L’extrême droite en cause ?

Une photo de l’engin explosif destiné au réseau CNN mercredi semble révéler un détail bien particulier – la présence d’un drapeau trafiqué du groupe État islamique. Sur cette image, la silhouette de trois femmes remplace les caractères arabes, et l’on peut lire l’expression « Get ’Er Done » – une boutade qui se traduirait par « achève-le ». Le drapeau « Get ’Er Done », diffusé pour la première fois en 2014 par le site parodique World News Bureau, circule depuis sur des plateformes d’extrême droite. C’est le réseau NBC qui a révélé ce détail mercredi soir.

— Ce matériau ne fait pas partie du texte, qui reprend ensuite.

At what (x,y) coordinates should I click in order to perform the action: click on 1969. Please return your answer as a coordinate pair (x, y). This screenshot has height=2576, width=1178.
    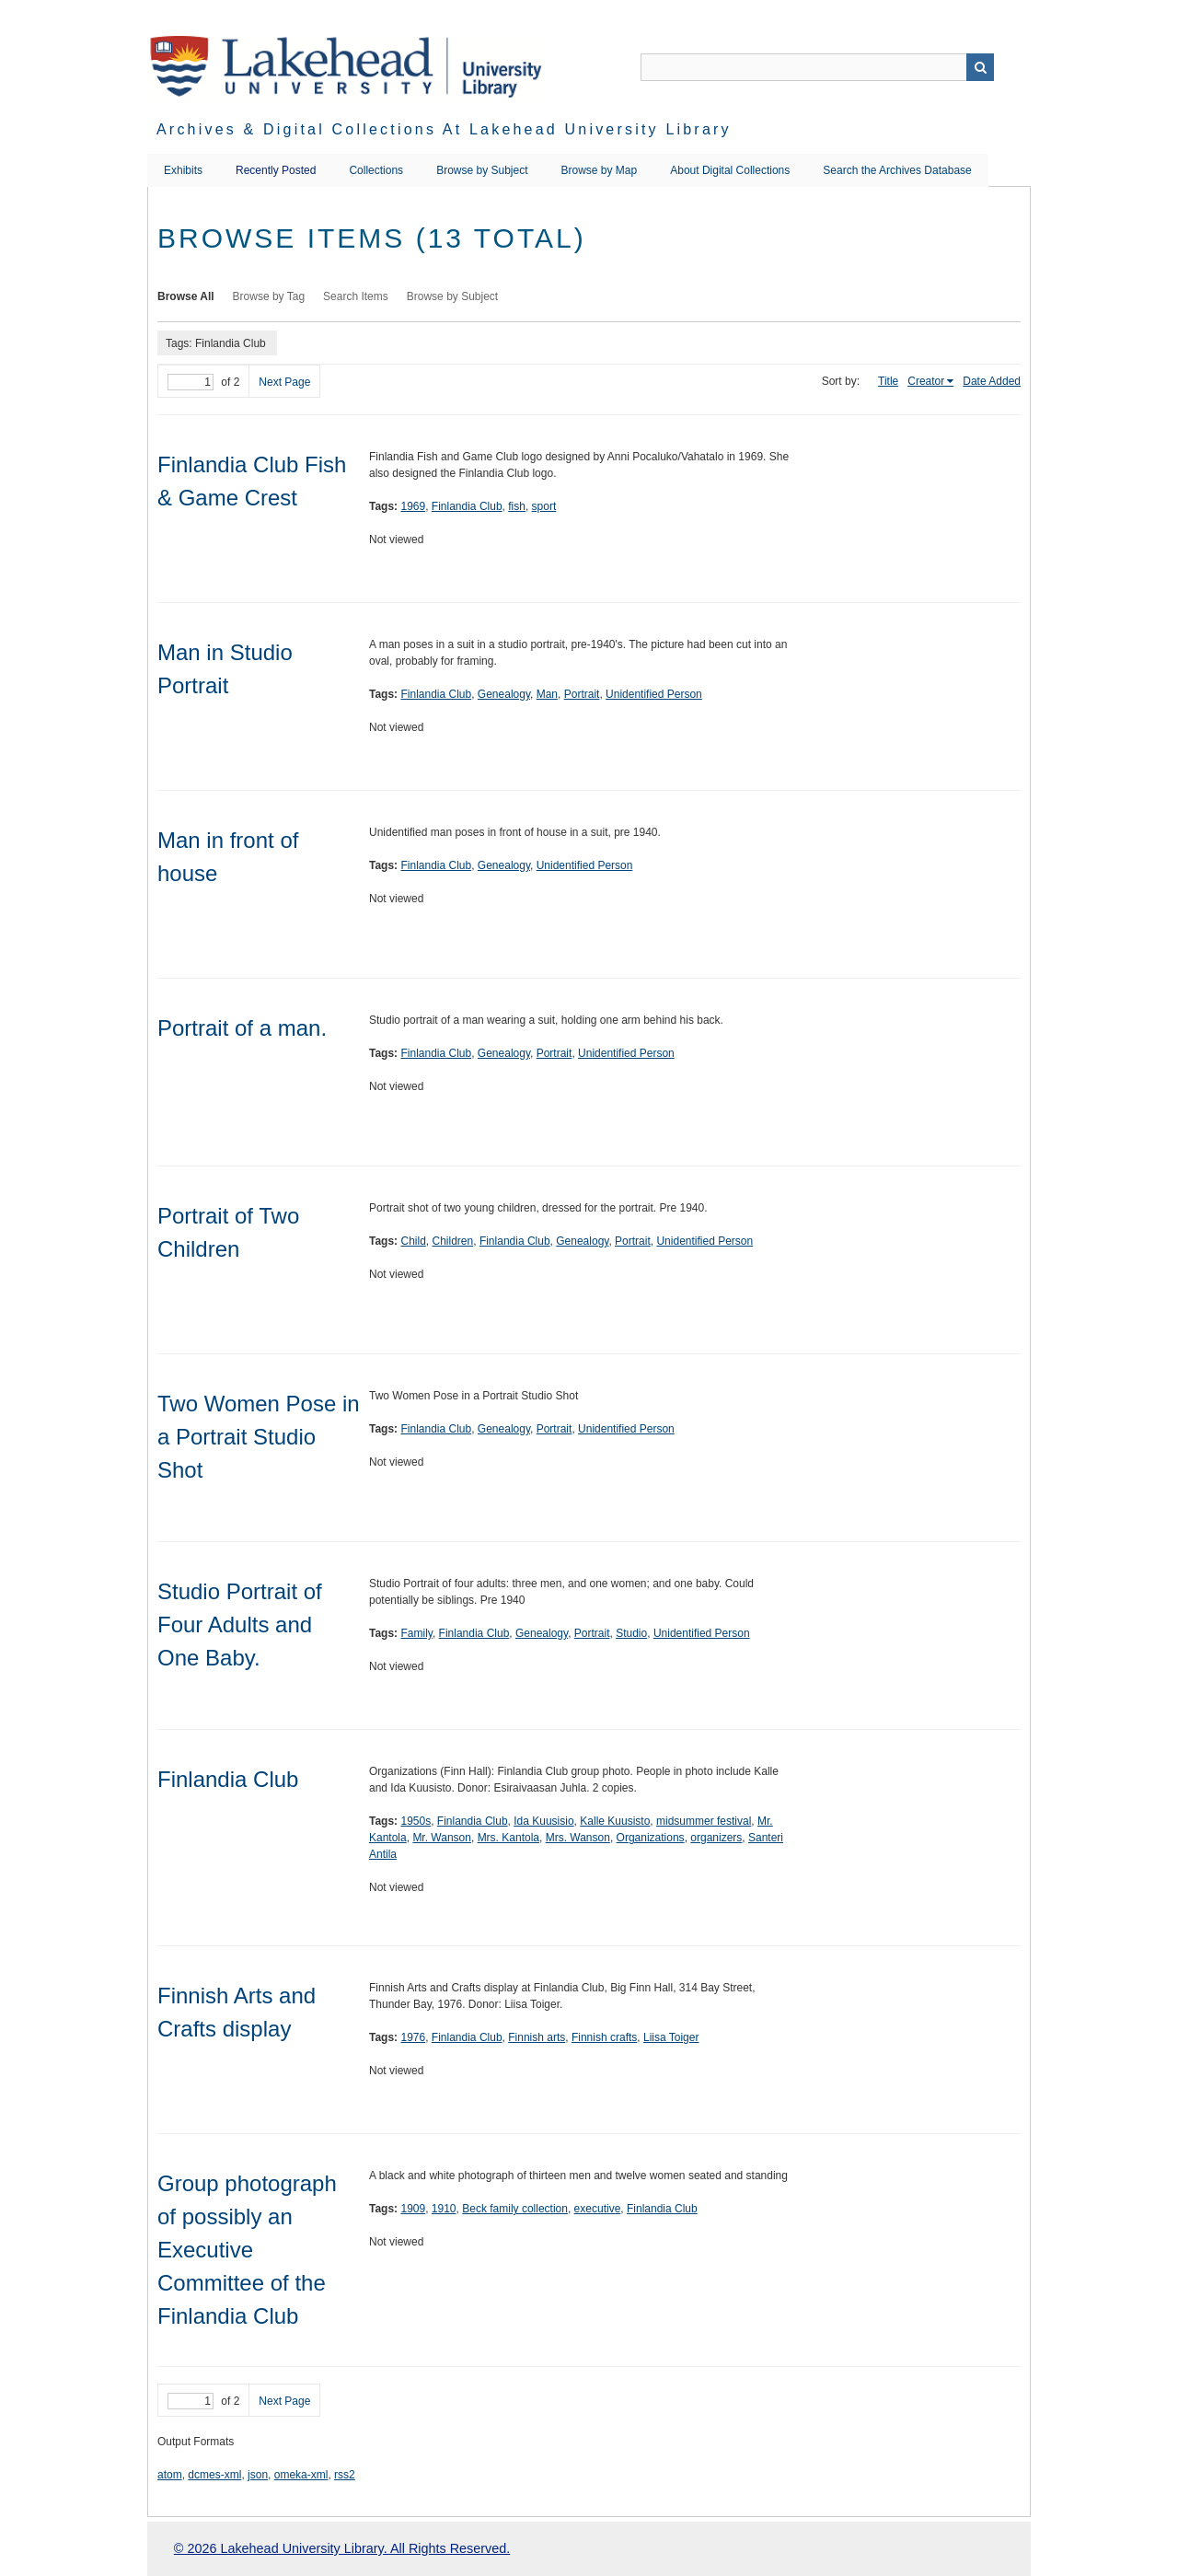
    Looking at the image, I should click on (412, 506).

Les autorités n’ont toutefois pas donné de détails supplémentaires à ce sujet hier.

Montréal sous les bombes

Il y a une vingtaine d’années, en pleine guerre des motards, les policiers de Montréal composaient régulièrement avec des engins explosifs. Une époque qui semble bien lointaine, vu la tension observée au sud de la frontière depuis le 11-Septembre. « Avant 2001, on avait plus de bombes ici que dans les grandes villes américaines, se souvient Michel Wilson, qui était alors technicien en explosifs pour le SWAT. Dans ce temps-là, on défaisait plus d’une vingtaine de bombes et on avait peut-être 200 appels par année pour des colis suspects. On dirait que les criminels d’ici adoraient les bombes ! Mais ce type de criminalité a beaucoup diminué. »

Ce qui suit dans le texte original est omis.